I let my mind go blank, grabbing the first thought that pops into my brain. My first desire. I take hold of it, wrapping my heart around it and sending it into the sky.

I open my eyes, smiling at Travis. “I did it. I made it.”

“Woohoo,” he cheers flatly. “May I pee now?”

“Yes, you may.”

“Thanks a lot. Goodnight again.”

“Goodnight!” I call happily, heading for the door.

The place is deserted. Janitorial staff are making their way down the hall of offices to pick up trash and dust the keyboards. I wave to them as I leave, heading for the elevator. I debate waiting for it, but opt for the stairs instead. There’s no real good option for me here to avoid thoughts of Kurtis. I’ve kissed him everywhere. In supply closets, locker rooms, offices, elevators, stairwells. He’s everywhere and I need to accept that instead of run from it.

The night is balmy when I step outside. The parking lot is almost entirely empty. Travis’s car is obviously still here, along with a bright green sports car and a big gray truck. A white van with a cleaning company logo on it. My little blue Honda with a bouquet of flowers on the hood.

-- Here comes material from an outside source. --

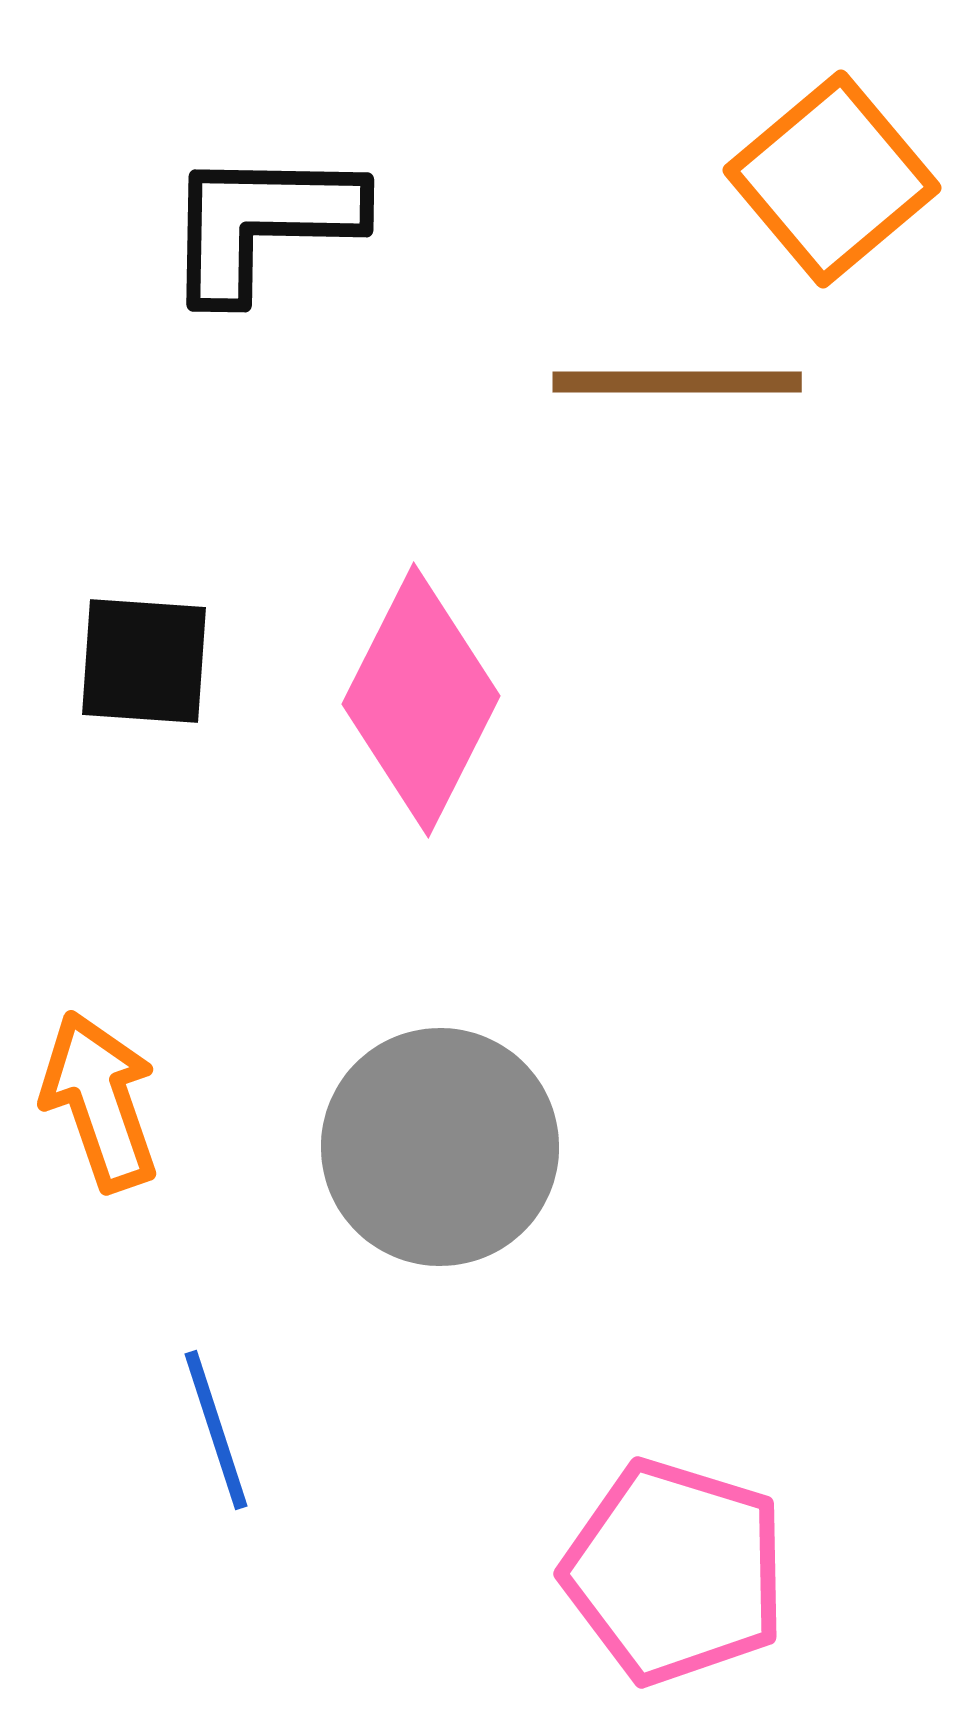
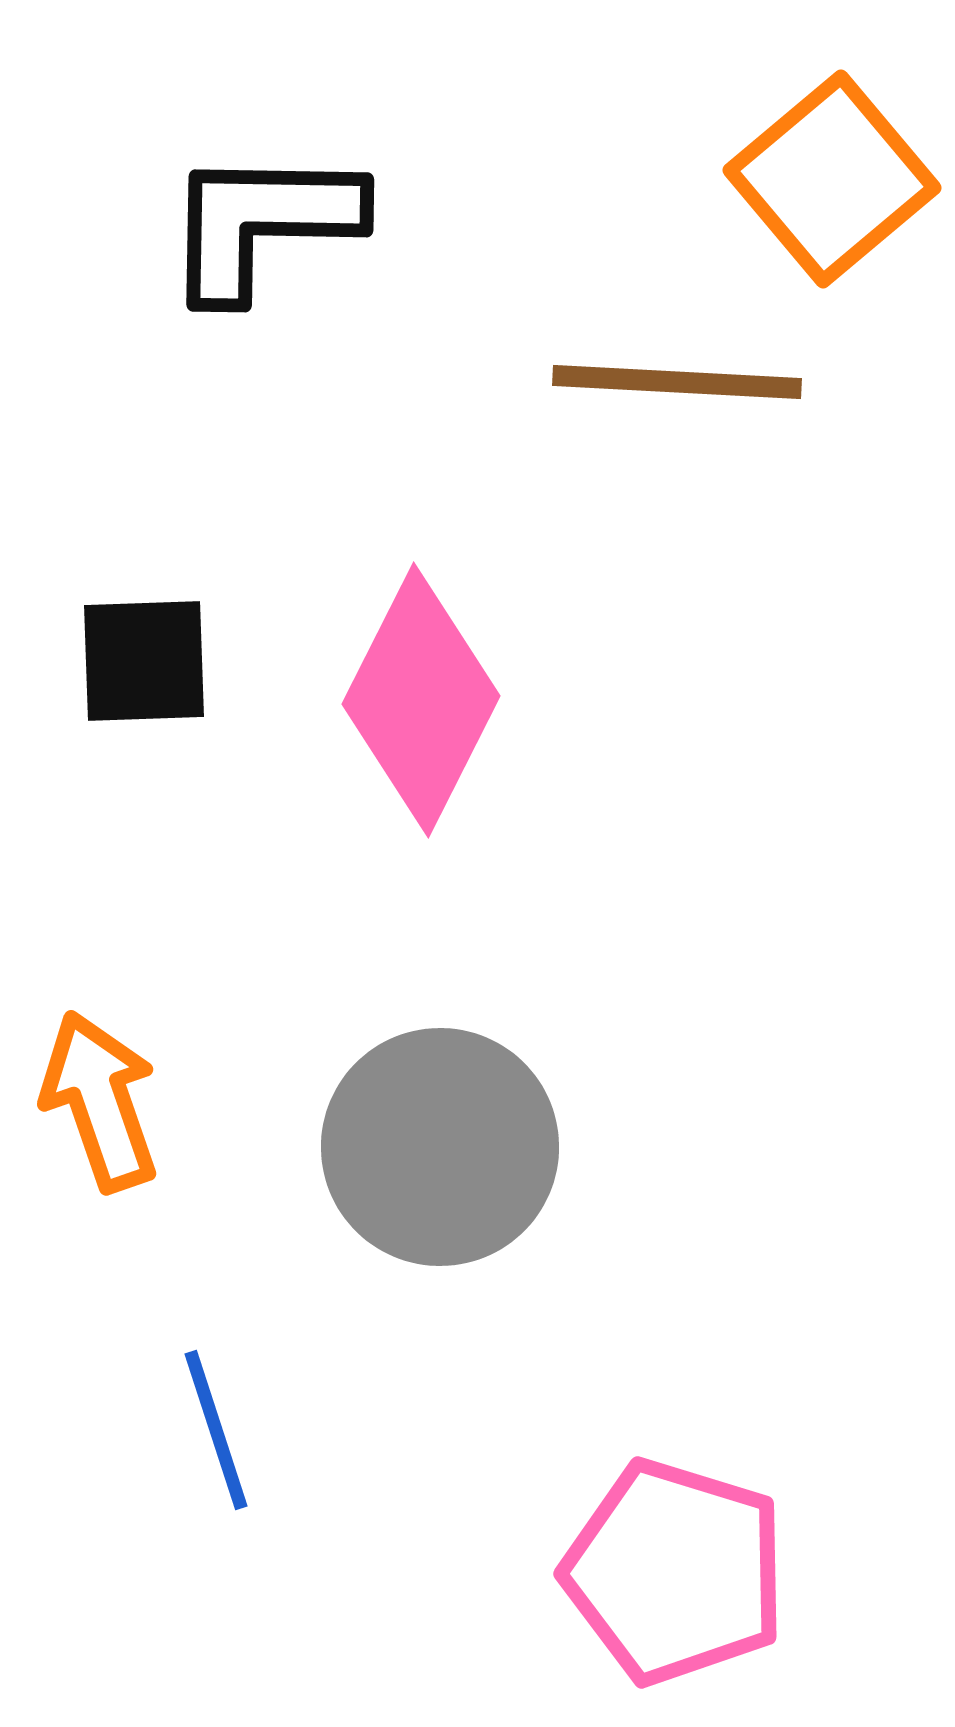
brown line: rotated 3 degrees clockwise
black square: rotated 6 degrees counterclockwise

I pick them up gingerly, turning them over in my hand. They’re a gorgeous bouquet of wild flowers in every color. They smell like summer even now in the end of fall. There’s a card that simply says HAPPY BIRTHDAY; printed, not hand written. There are no other words, but with Kurtis there wouldn’t be. Especially not now. And that’s okay, because I don’t need them. The bouquet says everything I wanted to hear. It gives me hope that maybe my birthday wish will come true.

CHAPTER TWENTY-THREE

KURTIS

 

October 14th

Charles Windt Stadium

Los Angeles, CA

 

The steering wheel is cold under my hands, the air conditioning in the Challenger blowing hard and fast against my knuckles. The windows are tinted well past the legal limit, darkening the all black interior, keeping it icy inside. In the dim light the dials glow red and angry in front of me. I smash the gears at the light, cutting in front of the car next to me. I slide into the parking lot of the stadium in a perfectly timed drift that leaves licorice straps on the pavement. If they’re honking at me, and they probably are, I can’t hear it. The speakers are full of bass and drum and chaos that clouds around me, cocooning me in my seat where the outside world can’t touch me. Where it’s kept carefully distant.

Where it can go fuck itself.

I slide into a parking spot on the far corner of the lot, away from the rest of the team. The quiet is deafening when I cut the engine and the music. It’s consuming and claustrophobic. I’m quick to grab my bag, swing my door open, and hoist myself out onto the pavement. Cars pull into the lot around me. They park far away, close to the entrance, and I make sure to walk slowly to avoid getting caught up in the herd. I don’t want to be roped into talking to anyone. I want to play this game, get this itch out of my system, and go home. I’ll drink a beer, watch crap TV, and fall asleep. Alone.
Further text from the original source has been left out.